Aujourd’hui, c’est mon anniversaire. Alors pour célébrer mes 23 ans, j’ai décidé d’écrire un article un peu bilan, feel-good, mais surtout de m’entretenir avec celle que j’étais il y a 10 ans. Ou plutôt, de lui dire tout ce que j’aurais voulu qu’elle sache à cet âge là. Je ne suis jamais très à l’aise avec les exercices qui exigent que l’on se dévoile, vous pardonnerez donc les éventuelles maladresses qui se glisseront dans ce billet, mais j’éprouvais le besoin de m’assoir devant mon clavier.
Le bilan
L’an dernier, je soufflais mes bougies avec une convention de stage à l’autre bout du monde en main, et la signature d’un contrat d’édition à compte d’éditeur dans la poche. Je n’avais qu’un seul objectif, qu’une seule certitude : cette année, j’allais tout niquer. C’est un peu grossier, c’est vrai.
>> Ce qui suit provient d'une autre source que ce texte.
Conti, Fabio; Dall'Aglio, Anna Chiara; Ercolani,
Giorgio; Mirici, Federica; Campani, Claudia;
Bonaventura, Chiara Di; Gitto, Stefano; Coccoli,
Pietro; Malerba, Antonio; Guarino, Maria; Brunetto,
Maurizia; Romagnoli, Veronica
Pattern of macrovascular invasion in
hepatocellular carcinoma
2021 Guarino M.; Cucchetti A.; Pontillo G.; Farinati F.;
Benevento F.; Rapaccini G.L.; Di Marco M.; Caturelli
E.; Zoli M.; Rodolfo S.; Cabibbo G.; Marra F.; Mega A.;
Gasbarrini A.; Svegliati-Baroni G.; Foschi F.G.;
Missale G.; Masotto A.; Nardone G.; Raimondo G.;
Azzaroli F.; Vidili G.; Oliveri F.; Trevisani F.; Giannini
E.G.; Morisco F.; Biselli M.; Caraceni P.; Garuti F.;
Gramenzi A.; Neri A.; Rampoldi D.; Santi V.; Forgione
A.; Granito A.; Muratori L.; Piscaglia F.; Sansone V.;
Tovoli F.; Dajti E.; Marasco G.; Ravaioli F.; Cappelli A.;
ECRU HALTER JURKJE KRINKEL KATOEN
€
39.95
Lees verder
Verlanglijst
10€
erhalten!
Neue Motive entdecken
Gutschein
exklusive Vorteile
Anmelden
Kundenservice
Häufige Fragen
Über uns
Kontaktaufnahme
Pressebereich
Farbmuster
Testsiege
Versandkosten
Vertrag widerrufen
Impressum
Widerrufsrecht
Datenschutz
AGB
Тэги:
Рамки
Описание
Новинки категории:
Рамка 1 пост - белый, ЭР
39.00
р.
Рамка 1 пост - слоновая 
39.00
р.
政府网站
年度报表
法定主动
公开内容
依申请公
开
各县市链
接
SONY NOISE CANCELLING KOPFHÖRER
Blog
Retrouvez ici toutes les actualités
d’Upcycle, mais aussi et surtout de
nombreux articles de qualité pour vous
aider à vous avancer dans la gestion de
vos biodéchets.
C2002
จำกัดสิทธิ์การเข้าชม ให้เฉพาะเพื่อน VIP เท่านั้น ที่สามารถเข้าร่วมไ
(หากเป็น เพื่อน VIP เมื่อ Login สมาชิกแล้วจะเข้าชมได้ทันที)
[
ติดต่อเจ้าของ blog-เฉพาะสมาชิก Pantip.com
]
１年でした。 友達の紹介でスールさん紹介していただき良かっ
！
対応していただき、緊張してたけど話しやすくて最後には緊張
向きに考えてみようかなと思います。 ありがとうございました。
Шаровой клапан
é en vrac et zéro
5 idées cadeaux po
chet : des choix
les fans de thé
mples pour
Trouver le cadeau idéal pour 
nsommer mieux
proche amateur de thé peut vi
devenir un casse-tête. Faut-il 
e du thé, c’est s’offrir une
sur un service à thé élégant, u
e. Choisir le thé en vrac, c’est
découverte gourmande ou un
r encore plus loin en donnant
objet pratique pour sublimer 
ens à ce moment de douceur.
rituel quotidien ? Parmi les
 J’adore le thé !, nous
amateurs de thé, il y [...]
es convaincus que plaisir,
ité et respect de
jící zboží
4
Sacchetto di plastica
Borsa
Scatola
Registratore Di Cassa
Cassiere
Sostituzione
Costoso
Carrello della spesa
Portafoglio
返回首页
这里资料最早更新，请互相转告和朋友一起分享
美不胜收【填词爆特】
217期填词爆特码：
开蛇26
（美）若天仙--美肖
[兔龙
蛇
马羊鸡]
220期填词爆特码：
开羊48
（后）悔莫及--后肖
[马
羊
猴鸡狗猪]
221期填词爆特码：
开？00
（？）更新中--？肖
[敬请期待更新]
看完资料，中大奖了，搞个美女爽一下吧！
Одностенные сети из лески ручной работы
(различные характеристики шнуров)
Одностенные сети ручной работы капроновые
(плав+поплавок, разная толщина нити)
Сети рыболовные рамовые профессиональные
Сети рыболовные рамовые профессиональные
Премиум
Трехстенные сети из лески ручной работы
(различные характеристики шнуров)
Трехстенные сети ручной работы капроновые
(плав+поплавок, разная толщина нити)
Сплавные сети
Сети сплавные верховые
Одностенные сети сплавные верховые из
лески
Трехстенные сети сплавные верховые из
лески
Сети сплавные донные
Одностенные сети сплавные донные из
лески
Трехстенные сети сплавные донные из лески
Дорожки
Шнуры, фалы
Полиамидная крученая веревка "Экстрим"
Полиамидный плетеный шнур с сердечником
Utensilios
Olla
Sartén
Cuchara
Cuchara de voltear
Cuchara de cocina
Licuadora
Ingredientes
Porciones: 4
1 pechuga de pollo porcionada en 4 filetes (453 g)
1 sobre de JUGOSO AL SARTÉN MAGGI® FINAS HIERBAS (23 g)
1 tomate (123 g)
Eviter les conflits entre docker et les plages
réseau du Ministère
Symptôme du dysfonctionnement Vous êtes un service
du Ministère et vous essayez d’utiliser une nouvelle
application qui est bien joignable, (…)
Pardon mamie, Rachel, et mes parents si vous lisez cela – ce qui atteint 99,99% de probabilité, je sais d’où viennent mes gènes de stalker… Mais c’était ce qui me tenait à coeur plus que tout, et c’est ce à quoi j’ai consacré chacun des 365 jours 1/4 de l’année qui vient de s’écouler. J’ai concentré tous mes efforts à la réalisation de mes rêves, au dépassement de mes plus grandes peurs, et ça a payé. Parce que je viens de passer un an à signer des livres – MES livres -, à sillonner la jungle thaïlandaise en scooter, à prendre des avions toute seule, à sauter d’un fuseau horaire à l’autre comme on change de chemise, à sauter dans l’inconnu, jour après jour, à m’éloigner des bancs de l’école où je m’ennuyais si fort pour commencer à rêver si grand. Moi qui me targuais toujours d’être si curieuse de tout, je n’avais jamais pris le temps de faire connaissance avec moi-même, et pour la première fois j’ai pris le temps de gratter toutes les couches que j’avais laissé se superposer sans leur donner de sens, ni de but. Voilà deux mois que je suis rentrée en France, et maintenant que l’heure est venue de fêter ce vingt-troisième anniversaire, je ne peux m’empêcher de me demander « et après ? ». Contrairement à l’an dernier, je suis face à une feuille vierge. Et pour la première fois, ça ne me fait pas peur. Car je n’y vois plus l’inconnu, ce mot-valise qui était tant source d’angoisse par le passé, mais le chemin de tous les possibles. Et alors qu’une méprisable poussée d’acné s’est manifestée sur mon front il y a deux jours, j’ai repensé à l’année de mes treize ans. J’étais en 5e et je crois que j’ai jamais autant détesté quelque chose dans ma vie : cette année était bien perrave. Du coup, j’ai imaginé ce que j’aurais voulu me dire, si j’avais pu parler à mon moi du passé. Et je me suis rendu compte que j’avais pas mal de choses en réserve.
Lettre à mon moi du passé
Je n’ai malheureusement pas de DeLorean pour te transmettre ce message, et tous ces mots seront donc perdus – oui, j’ai vu le film cette semaine, tu devrais d’ailleurs le regarder dès maintenant au lieu d’attendre dix ans. Mais il y a tout de même deux ou trois trucs que j’aimerais que tu saches. Déjà, c’est que même si tu as le sentiment que tout craint en ce moment, ça va s’arranger. Genre, vraiment. Ta santé, tes problèmes d’ado, l’ennui qui semble te tuer à petit feu : tout ça va passer. Je sais que tu essaies déjà de t’en convaincre, mais t’arrives pas à y croire. Pourtant c’est vrai. Tu te réfugies dans les livres, tu vis par procuration, et t’as parfois le sentiment de passer à côté de ta vie. Ça aussi, c’est vrai. Pourtant, c’est ce qui va te sauver, te donner un but, mettre l’ennui k.o et te donner l’impression que tu peux bouffer le monde. Alors oui, franchement, mets-toi un coup de pied aux fesses et essaie de parler plus aux gens qui t’entourent – ceux de ton âge, hein, parce que les adultes ça va deux minutes, mais il faut que t’arrête de vouloir leur ressembler. Même à 23 ans, tu sauras toujours pas ce que c’est, d’être un adulte, et je te souhaite très sincèrement de ne jamais le savoir. Procure-toi un exemplaire de Peter Pan, et du Petit Prince, au lieu d’attendre respectivement tes 15 ans et tes 20 ans. Parce que ces livres vont changer ta vie, et qu’ils vont t’aider à accepter l’alien que tu es.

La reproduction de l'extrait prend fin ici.